Tiny rods could barcode molecules.
© Photodisc


Stripes help chemists shop for molecules.

Scientists may soon be sticking bar-coded metal rods into molecules to see what they do in a crowd1. The rods could help to track the functions and interactions of genes, and may aid drug discovery.

At only a few thousandths of a millimetre long, the rods are small enough to fit inside a single red blood cell. Christine Keating, of Pennsylvania State University, and colleagues cast them inside cylindrical pores in a thin film of aluminium oxide using an electrochemical process similar to gold-plating.

The group build up the bar codes by part-filling the pores with a succession of up to seven different metals, including gold, silver, platinum and copper, rather as children fill glass tubes with layers of differently coloured sand. They can give each rod up to 13 distinguishable stripes.

Using just two metals on a rod 6.5 micrometres long with bands of half a micrometre each, there are 4,160 possible combinations. With three metals, the number leaps to about 800,000. This is many more than the total number of genes in human cells, and so a different bar code could easily be assigned to every protein encoded by our genes.

The researchers read the barcodes using a special kind of electron microscopy. Gold bands, for example, appear brighter than silver. The bands are also visible, albeit more fuzzily, in a normal light-based (optical) microscope, which is easier to use and less damaging to living cells. With the right wavelength of light shining on the rod, at least five kinds of metal can be identified by their differing brightnesses.

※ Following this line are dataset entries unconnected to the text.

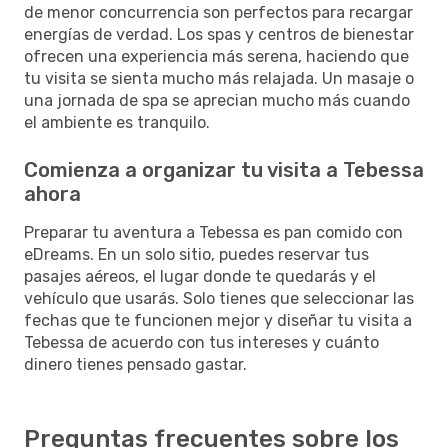
de menor concurrencia son perfectos para recargar
energías de verdad. Los spas y centros de bienestar
ofrecen una experiencia más serena, haciendo que
tu visita se sienta mucho más relajada. Un masaje o
una jornada de spa se aprecian mucho más cuando
el ambiente es tranquilo.
Comienza a organizar tu visita a Tebessa
ahora
Preparar tu aventura a Tebessa es pan comido con
eDreams. En un solo sitio, puedes reservar tus
pasajes aéreos, el lugar donde te quedarás y el
vehículo que usarás. Solo tienes que seleccionar las
fechas que te funcionen mejor y diseñar tu visita a
Tebessa de acuerdo con tus intereses y cuánto
dinero tienes pensado gastar.
Preguntas frecuentes sobre los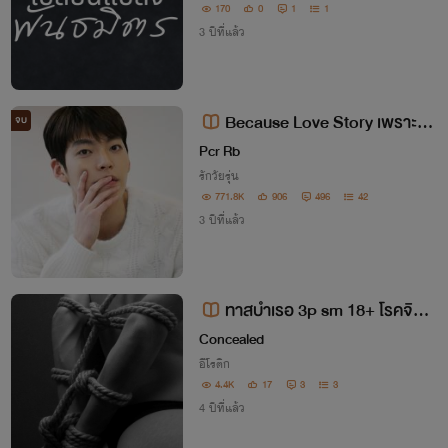
170
0
1
1
3 ปีที่แล้ว
Because Love Story เพราะว่า
จบ
รัก (รามสูร+ไข่เจียว)
Pcr Rb
รักวัยรุ่น
771.8K
906
496
42
3 ปีที่แล้ว
ทาสบำเรอ 3p sm 18+ โรคจิต ซ
าดิสม์
Concealed
อีโรติก
4.4K
17
3
3
4 ปีที่แล้ว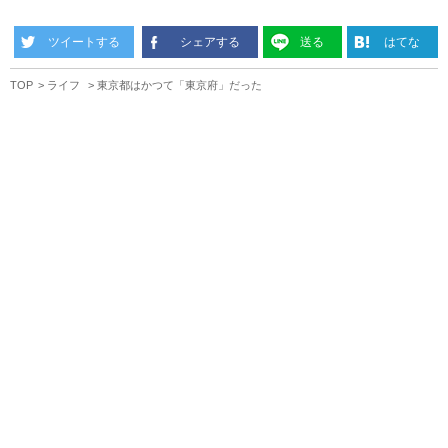
ツイートする
シェアする
送る
はてな
TOP
ライフ
東京都はかつて「東京府」だった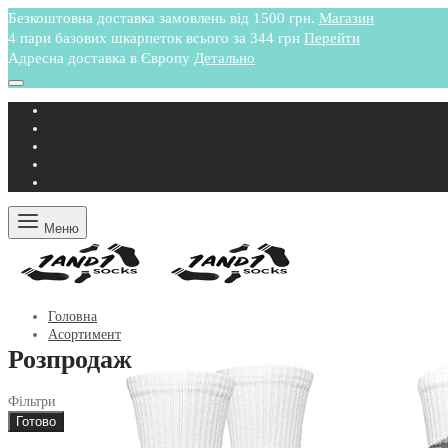
Безкоштовна доставка замовлень від 1500 грн.
Магазин
4 пари базових шкарпеток всього за 344 грн
Перейти
Адресна доставка в Європу
Детально
Меню
Головна
Асортимент
Розпродаж
Фільтри
Готово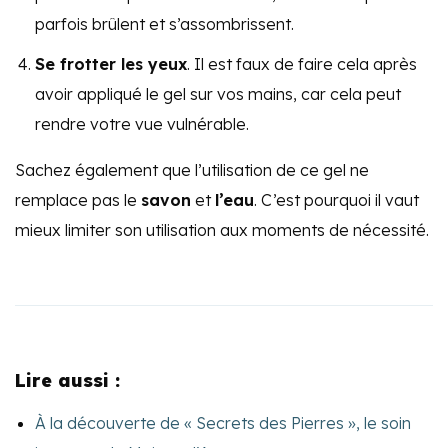
parfois brûlent et s’assombrissent.
Se frotter les yeux
. Il est faux de faire cela après
avoir appliqué le gel sur vos mains, car cela peut
rendre votre vue vulnérable.
Sachez également que l’utilisation de ce gel ne
remplace pas le
savon
et
l’eau
. C’est pourquoi il vaut
mieux limiter son utilisation aux moments de nécessité.
Lire aussi :
À la découverte de « Secrets des Pierres », le soin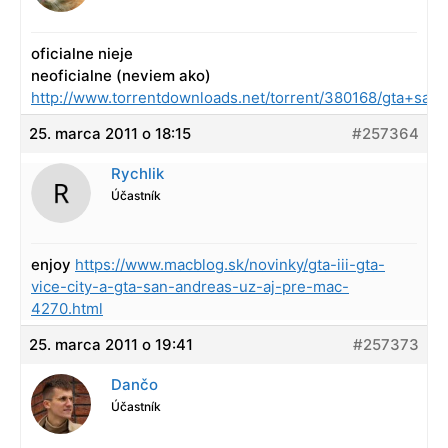
oficialne nieje
neoficialne (neviem ako)
http://www.torrentdownloads.net/torrent/380168/gta+sa
25. marca 2011 o 18:15
#257364
Rychlik
Účastník
enjoy
https://www.macblog.sk/novinky/gta-iii-gta-
vice-city-a-gta-san-andreas-uz-aj-pre-mac-
4270.html
25. marca 2011 o 19:41
#257373
Dančo
Účastník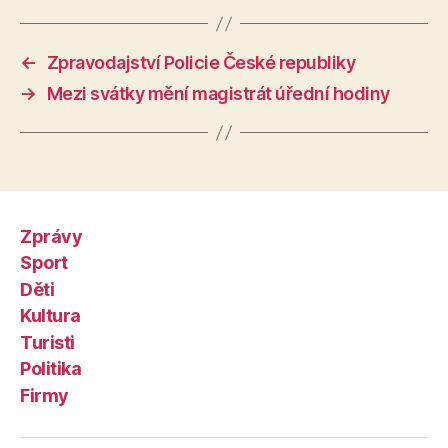
←
Zpravodajství Policie České republiky
→
Mezi svátky mění magistrát úřední hodiny
Zprávy
Sport
Děti
Kultura
Turisti
Politika
Firmy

As the rods are much larger than most molecules, using them as tags is a bit like sticking a price label on a grain of salt. That doesn’t matter as long as adding the label does not significantly alter the molecule’s behaviour. For example, chain-like molecules that bind to gold might be used as flexible linkers that grasp the ’test molecule’ at one end and a gold band on the rod at the other.

References

  1. Nicewarner-Pena, S. R. et al. Submicrometer metallic barcodes. Science, 294, 137 - 141, (2001).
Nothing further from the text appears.